FenTechSolutions / CausalDiscoveryToolbox

Package for causal inference in graphs and in the pairwise settings. Tools for graph structure recovery and dependencies are included.
https://fentechsolutions.github.io/CausalDiscoveryToolbox/html/index.html
MIT License
1.12k stars 197 forks source link

[BUG] cdt.causality.graph.PC, using PC with most of the allowed values for CITest argument breaks #97

Open Black-Swan-ICL opened 3 years ago

Black-Swan-ICL commented 3 years ago

Describe the bug

Running the PC algorithm with CITest='gaussian' works. However, the code crashes when using CITest='hsic_gamma'. The exact same problem occurs when using CITest='hsic_perm', CITest='rcit', CITest='rcot', or CITest='hsic_clust'. I did not try options 'binary' and 'discrete', as it would not make sense considering the data I use (continuous data).
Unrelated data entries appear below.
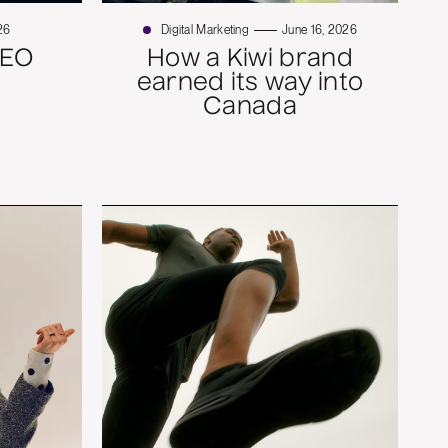
26
Digital Marketing
June 16, 2026
SEO
How a Kiwi brand
earned its way into
Canada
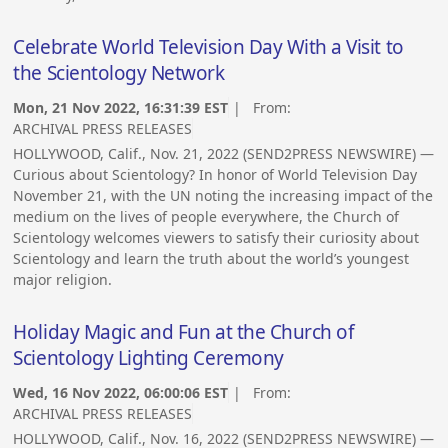
Celebrate World Television Day With a Visit to
the Scientology Network
Mon, 21 Nov 2022, 16:31:39 EST
| From:
ARCHIVAL PRESS RELEASES
HOLLYWOOD, Calif., Nov. 21, 2022 (SEND2PRESS NEWSWIRE) —
Curious about Scientology? In honor of World Television Day
November 21, with the UN noting the increasing impact of the
medium on the lives of people everywhere, the Church of
Scientology welcomes viewers to satisfy their curiosity about
Scientology and learn the truth about the world’s youngest
major religion.
Holiday Magic and Fun at the Church of
Scientology Lighting Ceremony
Wed, 16 Nov 2022, 06:00:06 EST
| From:
ARCHIVAL PRESS RELEASES
HOLLYWOOD, Calif., Nov. 16, 2022 (SEND2PRESS NEWSWIRE) —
Please find below the details.

My configuration

Detailed hardware and distribution :

System:

CPU:

Graphics:

Data I use

I am using a toy dataset generated from a structural causal model, 'test_samples.csv', enclosed test_samples.csv.
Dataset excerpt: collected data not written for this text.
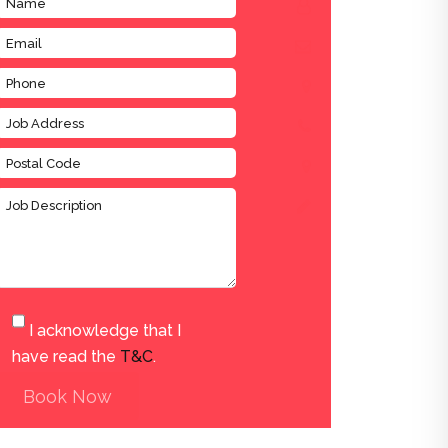
I acknowledge that I
have read the
T&C
.
Book Now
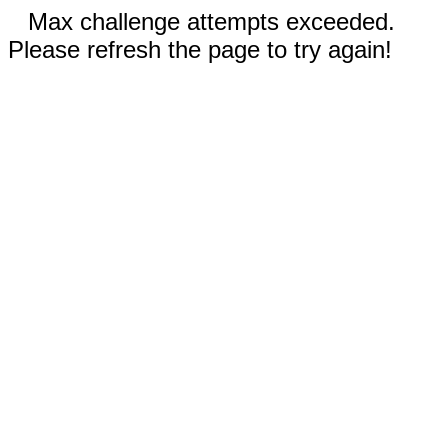
Max challenge attempts exceeded.
Please refresh the page to try again!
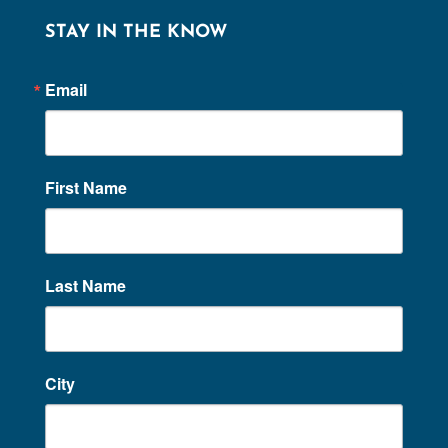
STAY IN THE KNOW
Email
First Name
Last Name
City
For full details on the structural causal model used, it is defined as:

X_0 := U_0 X_1 := U_1 X_2 := U_2 X_3 := 2 X_0 + 3 X_1 + U_3 X_4 := 4 X_1 + U_4 X_5 := 5 X_4 + 7 X_6 + U_5 X_6 := 6 X_2 + U_6,

where the U_i 's are the independent exogenous variables.
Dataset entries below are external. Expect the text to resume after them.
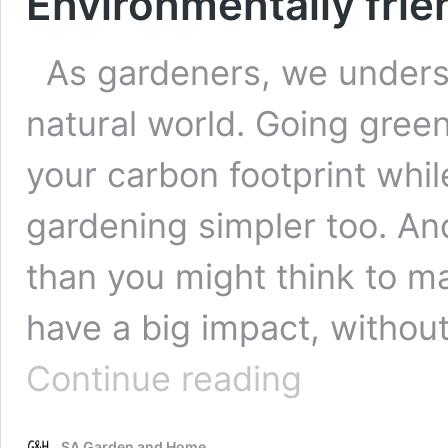
Environmentally frie
As gardeners, we underst
natural world. Going gree
your carbon footprint whi
gardening simpler too. And
than you might think to 
have a big impact, withou
Environmentally
Continue reading
friendly
garden
DIYs
SA Garden and Home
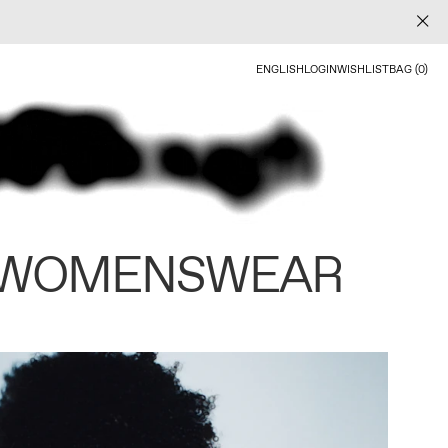
ENGLISH
LOGIN
WISHLIST
BAG (0)
 WOMENSWEAR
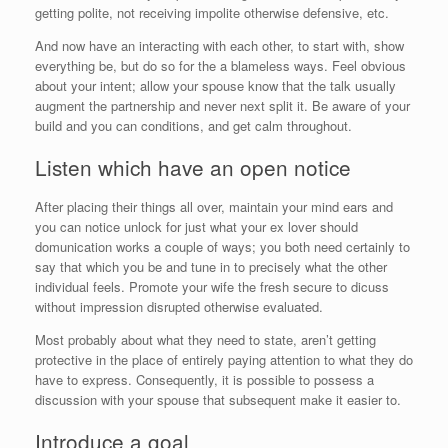
getting polite, not receiving impolite otherwise defensive, etc.
And now have an interacting with each other, to start with, show
everything be, but do so for the a blameless ways. Feel obvious
about your intent; allow your spouse know that the talk usually
augment the partnership and never next split it. Be aware of your
build and you can conditions, and get calm throughout.
Listen which have an open notice
After placing their things all over, maintain your mind ears and
you can notice unlock for just what your ex lover should
domunication works a couple of ways; you both need certainly to
say that which you be and tune in to precisely what the other
individual feels. Promote your wife the fresh secure to dicuss
without impression disrupted otherwise evaluated.
Most probably about what they need to state, aren’t getting
protective in the place of entirely paying attention to what they do
have to express. Consequently, it is possible to possess a
discussion with your spouse that subsequent make it easier to.
Introduce a goal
The exact same problem occurs if I use the dataset 'sachs' from the cdt package, for instance.

Traceback

/home/blackswan/.pyenv/versions/venv_cdt_py3-7/bin/python /home/blackswan/pythonprojects/causality/cdt_test.py
Detecting 1 CUDA device(s).

R Python Error Output
-----------------------

[Errno 2] No such file or directory: '/tmp/cdt_pc_7bd64676-0b9d-46ad-be3d-f0db66f0eb73/result.csv'
Traceback (most recent call last):
  File "/home/blackswan/pythonprojects/causality/cdt_test.py", line 24, in <module>
    output2 = pc2.predict(data)
  File "/home/blackswan/.pyenv/versions/venv_cdt_py3-7/lib/python3.7/site-packages/cdt/causality/graph/model.py", line 63, in predict
    return self.create_graph_from_data(df_data, **kwargs)
  File "/home/blackswan/.pyenv/versions/venv_cdt_py3-7/lib/python3.7/site-packages/cdt/causality/graph/PC.py", line 278, in create_graph_from_data
    results = self._run_pc(data, verbose=self.verbose)
  File "/home/blackswan/.pyenv/versions/venv_cdt_py3-7/lib/python3.7/site-packages/cdt/causality/graph/PC.py", line 315, in _run_pc
    raise e
  File "/home/blackswan/.pyenv/versions/venv_cdt_py3-7/lib/python3.7/site-packages/cdt/causality/graph/PC.py", line 311, in _run_pc
    self.arguments, output_function=retrieve_result, verbose=verbose)
  File "/home/blackswan/.pyenv/versions/venv_cdt_py3-7/lib/python3.7/site-packages/cdt/utils/R.py", line 221, in launch_R_script
    raise RuntimeError("RProcessError \nR Process Error Output \n-----------------------\n" + str(err, "ISO-8859-1")) from None
RuntimeError: RProcessError
R Process Error Output
-----------------------
Loading required package: momentchi2
Loading required package: MASS
Error in skeleton(suffStat, indepTest, alpha, labels = labels, method = skel.method,  :
  Evaluation error: missing value where TRUE/FALSE needed.
Calls: runPC -> <Anonymous> -> skeleton
Execution halted

Process finished with exit code 1

Code snippet


import networkx as nx
import pandas as pd
import matplotlib.pyplot as plt

import cdt

if __name__ == '__main__':

    cdt.SETTINGS.rpath = '/usr/bin/Rscript'

    data = pd.read_csv('test_samples.csv')

    # Works
    pc1 = cdt.causality.graph.PC(CItest='gaussian')
    output1 = pc1.predict(data)
    nx.draw_networkx(output1)
    plt.show()

    # Doesn't work
    pc2 = cdt.causality.graph.PC(CItest='hsic_gamma')
    output2 = pc2.predict(data)
    nx.draw_networkx(output2)
    plt.show()

Running with 'CItest='gaussian' works and a graph is produced, enclosed PC_with_gaussian.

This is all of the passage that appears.